An Extra Day Off Increased Employee Productivity by More Than 5%

An Extra Day Off Increased Employee Productivity by More Than 5%

A popular trial conducted by the 4 Day Week Global (a not-for-profit org) in 2022 revealed that giving an extra day off to all employees had a positive effect on the productivity, performance, and experience of employees.

  • 96.9% of the employees wanted this trial to continue. They explained how their work performance jumped from 7.17 to 7.83 on a scale of 0-10, where 10 reflected the most positive outcome.

  • 67% of the employees affirmed that they were now less burned out. Their fatigue levels had dropped from 66% (pre-trial) to 57% (post-trial).

  • In fact, companies rated the entire experience as 9.0. They reported an 8.14% increase in revenue during the trial period.

"Are we working five days a week just because we have done it that way for more than a century, or is it really the best way?," wrote Jenny Gross in the New York Times - raising an immensely important question. The conversation around implementing the four-day workweek has been growing stronger in the last few years. And this led us to test the hypothesis ourselves.

Our Survey Affirms the Effectiveness of the four-day Workweek

We surveyed three of our clients who had been experimenting with this new work model for about a week now. Our aim was to quantify whether a shorter work week would be an effective way to boost employee productivity and performance while improving both business results and job satisfaction.

For this test, we looked at two variables:

  • Active time, i.e., the time actively spent by employees working on their computers. The activities, in this case, included typing, viewing websites, using applications, and more.

  • Inactive time, i.e., the time employees spent not working. Here, the variables were more varied — but they included time spent away from work.

We ran a comparative analysis (before and after) analysing the differences in two variables before the experiment and one week into the experiment.

Here's what we found:

  • All three clients reported an increase in active time and a proportional decrease in inactive time.

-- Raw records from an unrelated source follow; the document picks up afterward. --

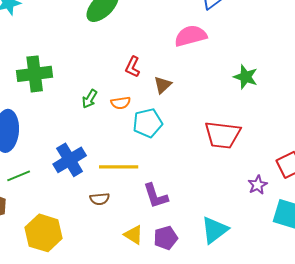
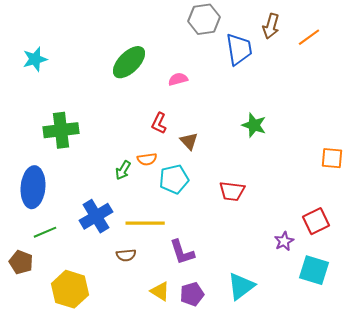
pink semicircle: (191, 36) -> (178, 79), moved, size x0.6
green star: (246, 77) -> (254, 125), moved
brown triangle: (163, 85) -> (189, 141), turned -30
green arrow: (90, 99) -> (123, 170), moved
red trapezoid: (223, 135) -> (232, 191), moved, size x0.7

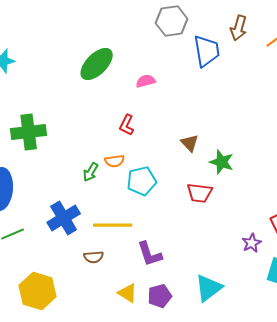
green star: (254, 125) -> (222, 162), moved
brown triangle: (189, 141) -> (190, 143), moved

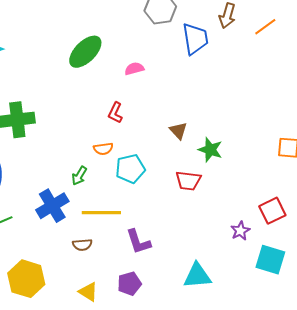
green arrow: (91, 172) -> (79, 176), moved
cyan triangle: (209, 288) -> (197, 276), turned 32
yellow triangle: (128, 293) -> (88, 292), moved
purple pentagon: (160, 296) -> (129, 284), moved

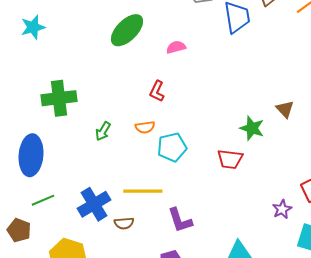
brown triangle: (178, 131) -> (285, 109), moved
green arrow: (79, 176) -> (103, 131), moved
blue cross: (52, 206) -> (94, 204), moved

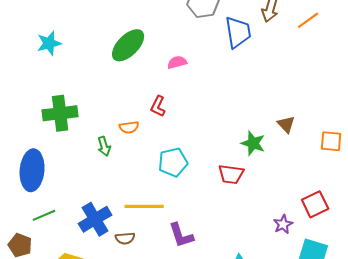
cyan star: (33, 27) -> (49, 43), moved
orange semicircle: (145, 127) -> (129, 127), moved
green arrow: (103, 131) -> (104, 146), turned -48

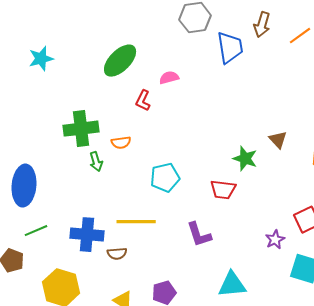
red L-shape: (158, 106) -> (143, 101), moved
green cross: (60, 113) -> (81, 129), moved
blue cross: (95, 219) -> (87, 235), turned 36
purple L-shape: (181, 235) -> (199, 235), moved

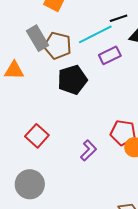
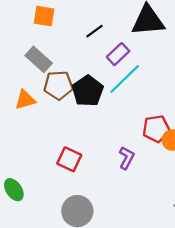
black line: (119, 18) -> (94, 31), moved
cyan line: (95, 34) -> (125, 79), moved
brown pentagon: (58, 46) -> (58, 85), moved

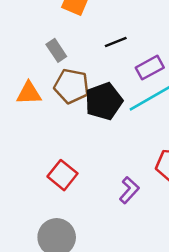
black line: (94, 31) -> (116, 42), moved
gray rectangle: (39, 59) -> (56, 50), size x0.7

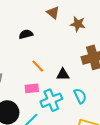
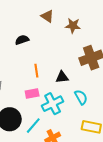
orange line: (38, 66) -> (36, 71), turned 40

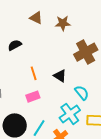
black triangle: (62, 77) -> (60, 76), turned 48
cyan cross: (53, 104) -> (70, 114), moved

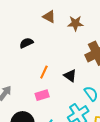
orange line: (34, 73) -> (44, 72), turned 40

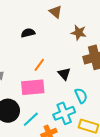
brown star: (75, 23) -> (79, 33), moved
pink rectangle: (42, 95) -> (33, 87), size x1.6

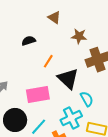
orange line: (39, 65) -> (48, 61), moved
black triangle: (64, 74) -> (68, 79), size x1.6

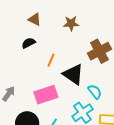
brown triangle: (54, 17) -> (35, 19), moved
brown star: (79, 36) -> (71, 23), moved

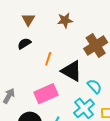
brown triangle: (35, 19) -> (28, 20), turned 40

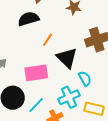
black semicircle: (24, 44) -> (28, 19), size x1.5

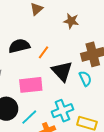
black semicircle: (28, 19) -> (19, 46), moved
cyan semicircle: (85, 79) -> (85, 79), moved

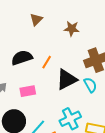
black triangle: (62, 71) -> (67, 79), turned 50
pink rectangle: (31, 85) -> (28, 91), moved, size x0.7

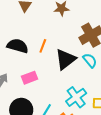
black semicircle: (22, 58) -> (18, 46), turned 45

The mean % change in active time was between 4% and 5%.

  • One of the clients reported a substantial increase in active time, with their employees spending 79% of the time on work-related activities, up from 71% a week ago.

  • The average increase in productivity was more than 5%. The low value was due to the short span of the trial. It can be assumed that the change in productivity would be a lot higher if the trial continues for longer. And we'd be hoping to share those results in the next few weeks.

For now, the hypothesis of this case study is validated. A shorter work week of four days improves productivity. But it's important to acknowledge that the implementation and management of this work model is still young — with much possible improvement to be realised.

So, What Are the Benefits of a Four-Day Work Week?

Last year, Belgium introduced a four-day work week, the UK reported their trials to have been immensely successful, Spain started its own trial projects, US and Canada expressed strong interest, and companies from New Zealand also commenced looking through their four-day work options. More countries are expected to follow suit. But why so? Apparently, a four-day workweek:

  • Improves job satisfaction. Not only does it provide the opportunity for employees to spend more time with their families, it also helps employees take care of other obligations and commitments.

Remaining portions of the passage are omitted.